Abstract
The arterial pressure pulse during aortic insufficiency is described as having both a “water hammer” and “collapsing” characteristic, the former term referring to the impression given by the abrupt and great systolic rise, the latter, to the tactile and graphic effects of the steep gradient of its decline. Stewart 1 first directed attention to the fact that the chief decline of pressure precedes the dicrotic wave in the peripheral pulse and from this drew the conclusion that it must be systolic in time rather than diastolic, as is commonly taught. Subsequent improvements in methods of graphic registration, together with a clearer understanding of the physical changes involved in pulse transmission, have shown that this inference was not justifiable. The writer 2 found that the diastolic gradient of the central arterial pulse is predominately affected and chiefly concerned in the collapse and lower diastolic pressure. The analyses of Frank 3 have shown that the end of systole does not correspond to the rise of the dicrotic wave of the peripheral pulse but coincides with an uncertain and not easily determinable point on that part of the descending slope which precedes the dicrotic wave. Nevertheless, careful inspection of optical records obtained from experimental and clinical valvular insufficiency reveals the fact that the decline of pressure previous to the apex of the V-shaped incisura is also greater (Cf. Figs. 1-2). Though not strictly correct, we may refer to this as the “systolic collapse”.

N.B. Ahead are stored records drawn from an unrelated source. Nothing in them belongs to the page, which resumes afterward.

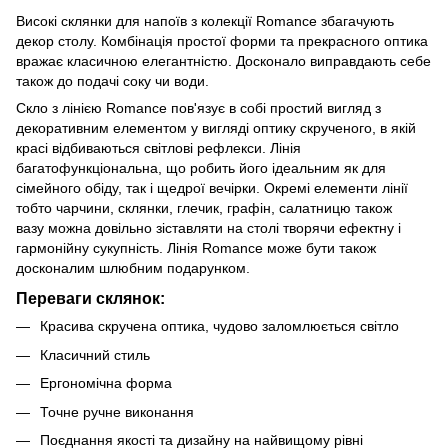
Високі склянки для напоїв з колекції Romance збагачують
декор столу. Комбінація простої форми та прекрасного оптика
вражає класичною елегантністю. Досконало виправдають себе
також до подачі соку чи води.
Скло з лінією Romance пов'язує в собі простий вигляд з
декоративним елементом у вигляді оптику скрученого, в якій
красі відбиваються світлові рефлекси. Лінія
багатофункціональна, що робить його ідеальним як для
сімейного обіду, так і щедрої вечірки. Окремі елементи лінії
тобто чарчини, склянки, глечик, графiн, салатницю також
вазу можна довільно зіставляти на столі творячи ефектну і
гармонійну сукупність. Лінія Romance може бути також
досконалим шлюбним подарунком.
Переваги склянок:
Красива скручена оптика, чудово заломлюється світло
Класичний стиль
Ергономічна форма
Точне ручне виконання
Поєднання якості та дизайну на найвищому рівні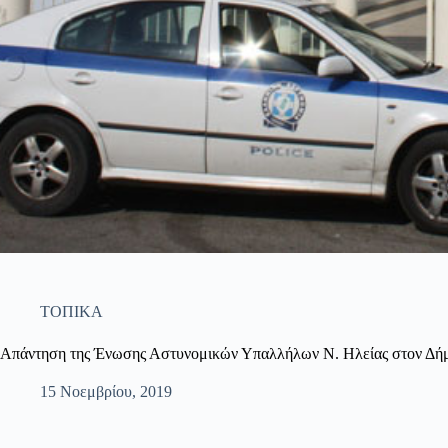
ΤΟΠΙΚΑ
Απάντηση της Ένωσης Αστυνομικών Υπαλλήλων Ν. Ηλείας στον Δήμ
15 Νοεμβρίου, 2019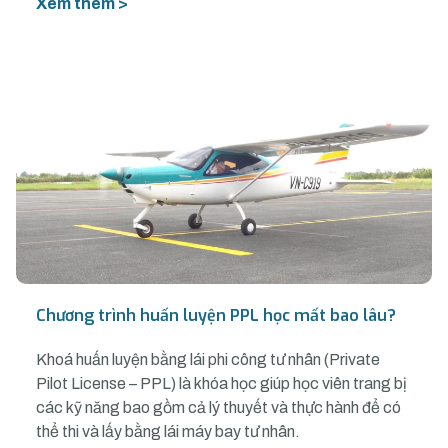
Xem thêm >
Chương trình huấn luyện PPL học mất bao lâu?
Khoá huấn luyện bằng lái phi công tư nhân (Private
Pilot License – PPL) là khóa học giúp học viên trang bị
các kỹ năng bao gồm cả lý thuyết và thực hành để có
thể thi và lấy bằng lái máy bay tư nhân.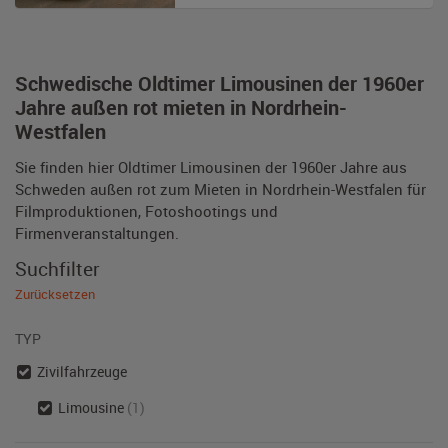
Schwedische Oldtimer Limousinen der 1960er
Jahre außen rot mieten in Nordrhein-
Westfalen
Sie finden hier Oldtimer Limousinen der 1960er Jahre aus
Schweden außen rot zum Mieten in Nordrhein-Westfalen für
Filmproduktionen, Fotoshootings und
Firmenveranstaltungen.
Suchfilter
Zurücksetzen
TYP
Zivilfahrzeuge
Limousine
(1)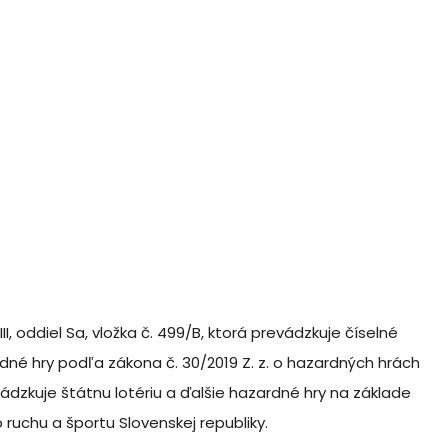
, oddiel Sa, vložka č. 499/B, ktorá prevádzkuje číselné
ardné hry podľa zákona č. 30/2019 Z. z. o hazardných hrách
dzkuje štátnu lotériu a ďalšie hazardné hry na základe
 ruchu a športu Slovenskej republiky.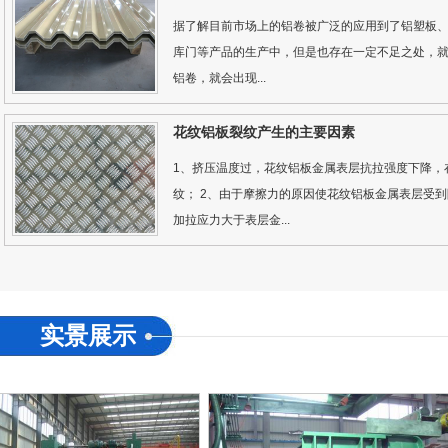
据了解目前市场上的铝卷被广泛的应用到了铝塑板
库门等产品的生产中，但是也存在一定不足之处，
铝卷，就会出现...
花纹铝板裂纹产生的主要因素
铝带
1、挤压温度过，花纹铝板金属表层抗拉强度下降，
纹； 2、由于摩擦力的原因使花纹铝板金属表层受
加拉应力大于表层金...
实景展示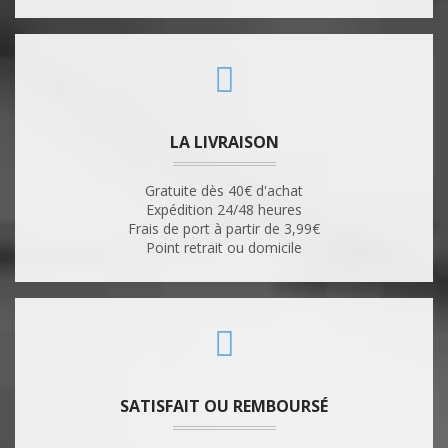
LA LIVRAISON
Gratuite dès 40€ d'achat
Expédition 24/48 heures
Frais de port à partir de 3,99€
Point retrait ou domicile
SATISFAIT OU REMBOURSÉ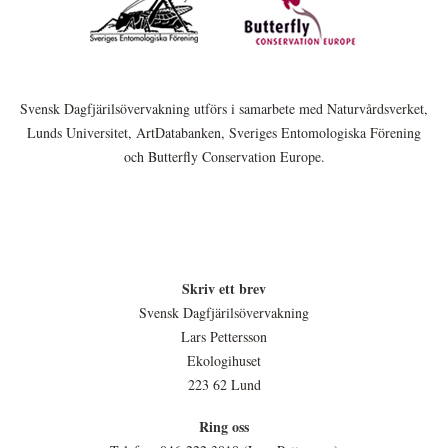
Svensk Dagfjärilsövervakning utförs i samarbete med Naturvårdsverket,
Lunds Universitet, ArtDatabanken, Sveriges Entomologiska Förening
och Butterfly Conservation Europe.
Skriv ett brev
Svensk Dagfjärilsövervakning
Lars Pettersson
Ekologihuset
223 62 Lund
Ring oss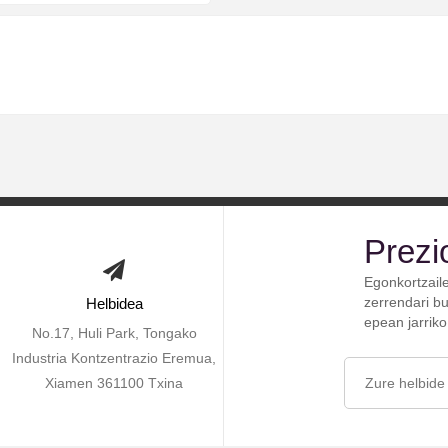
Prezi
Egonkortzail
zerrendari bu
Helbidea
epean jarrik
No.17, Huli Park, Tongako
Industria Kontzentrazio Eremua,
Xiamen 361100 Txina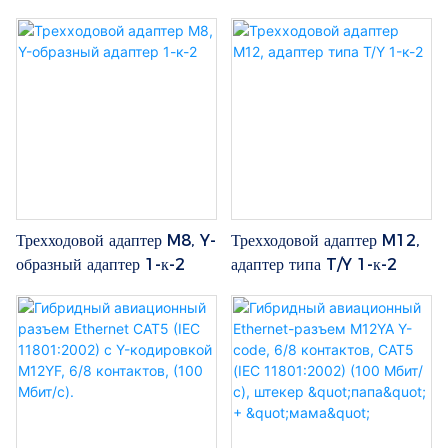
стандартная система фиксации/
быстрой фиксации, количество
контактов: 2/8, тип контакта:
штекер для сквозного монтажа,
обжимной.
Трехходовой адаптер M8, Y-
Трехходовой адаптер M12,
образный адаптер 1-к-2
адаптер типа T/Y 1-к-2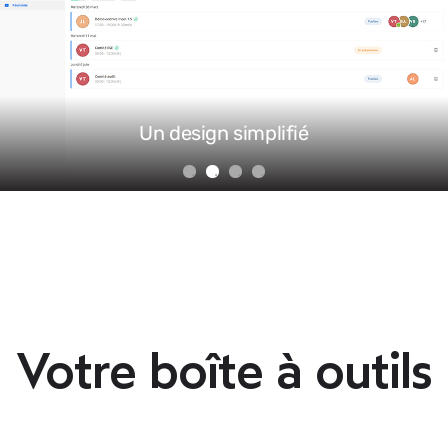
simplifié
Une efficaci
Votre boîte à outils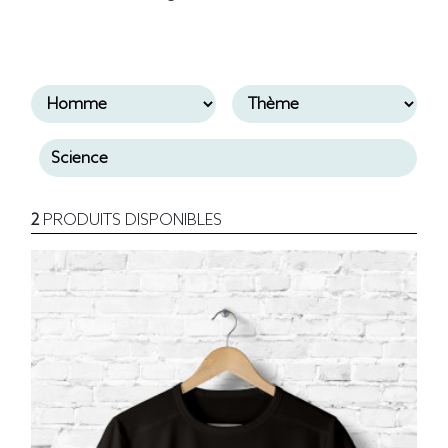
2
PRODUITS DISPONIBLES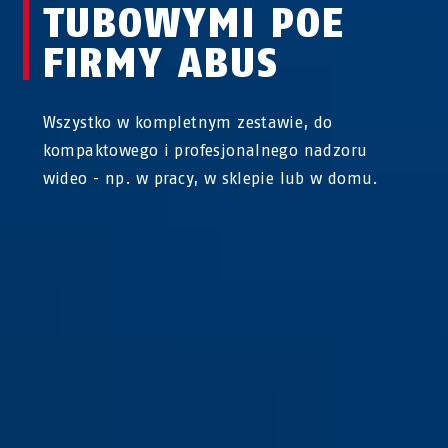
TUBOWYMI POE
FIRMY ABUS
Wszystko w kompletnym zestawie, do
kompaktowego i profesjonalnego nadzoru
wideo - np. w pracy, w sklepie lub w domu.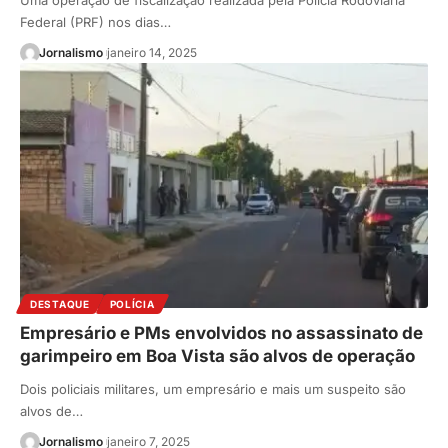
Uma operação de fiscalização realizada pela Polícia Rodoviária
Federal (PRF) nos dias…
Jornalismo
janeiro 14, 2025
DESTAQUE
POLÍCIA
Empresário e PMs envolvidos no assassinato de
garimpeiro em Boa Vista são alvos de operação
Dois policiais militares, um empresário e mais um suspeito são
alvos de…
Jornalismo
janeiro 7, 2025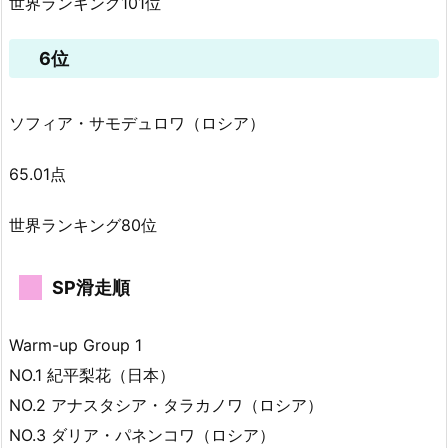
世界ランキング101位
6位
ソフィア・サモデュロワ（ロシア）
65.01点
世界ランキング80位
SP滑走順
Warm-up Group 1
NO.1 紀平梨花（日本）
NO.2 アナスタシア・タラカノワ（ロシア）
NO.3 ダリア・パネンコワ（ロシア）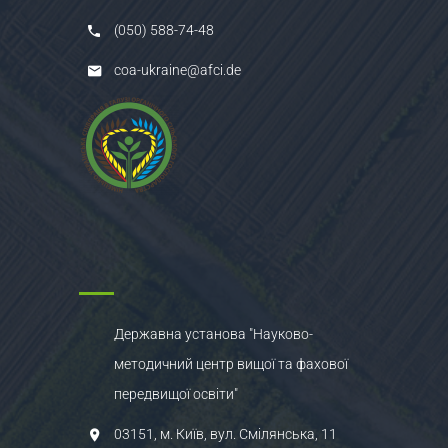
(050) 588-74-48
coa-ukraine@afci.de
Державна установа "Науково-
методичний центр вищої та фахової
передвищої освіти"
03151, м. Київ, вул. Смілянська, 11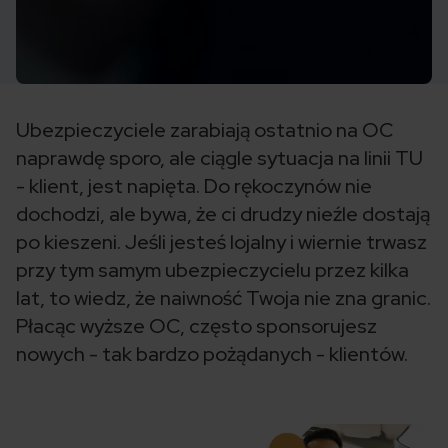
Ubezpieczyciele zarabiają ostatnio na OC
naprawdę sporo, ale ciągle sytuacja na linii TU
- klient, jest napięta. Do rękoczynów nie
dochodzi, ale bywa, że ci drudzy nieźle dostają
po kieszeni. Jeśli jesteś lojalny i wiernie trwasz
przy tym samym ubezpieczycielu przez kilka
lat, to wiedz, że naiwność Twoja nie zna granic.
Płacąc wyższe OC, często sponsorujesz
nowych - tak bardzo pożądanych - klientów.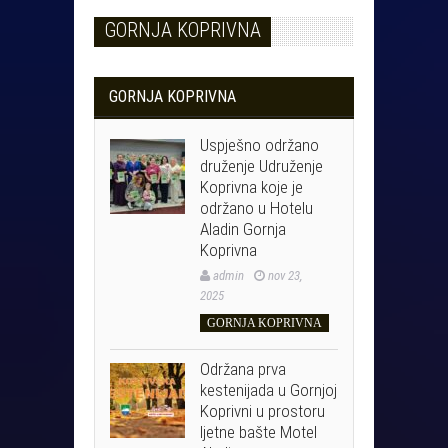
GORNJA KOPRIVNA
GORNJA KOPRIVNA
Uspješno održano
druženje Udruženje
Koprivna koje je
održano u Hotelu
Aladin Gornja
Koprivna
admin
nov 23,
2025
GORNJA KOPRIVNA
Održana prva
kestenijada u Gornjoj
Koprivni u prostoru
ljetne bašte Motel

The cause of this phenomenon has not been analyzed. Obviously it can be due to either or both of 2 possible alterations: the systolic pressure maximum may be higher or the incisural apex may occupy a lower position on the pressure curve. A determination of the factor actually concerned is of importance in completing our conceptions of the dynamics of aortic insufficiency; for if the greater systolic pressure drop be due solely to the former it would be adequately accounted for by the increased force of ventricular contraction, but if it be due to an absolute decrease in the position of the incisura a late systolic or very early diastolic loss of pressure must be concerned.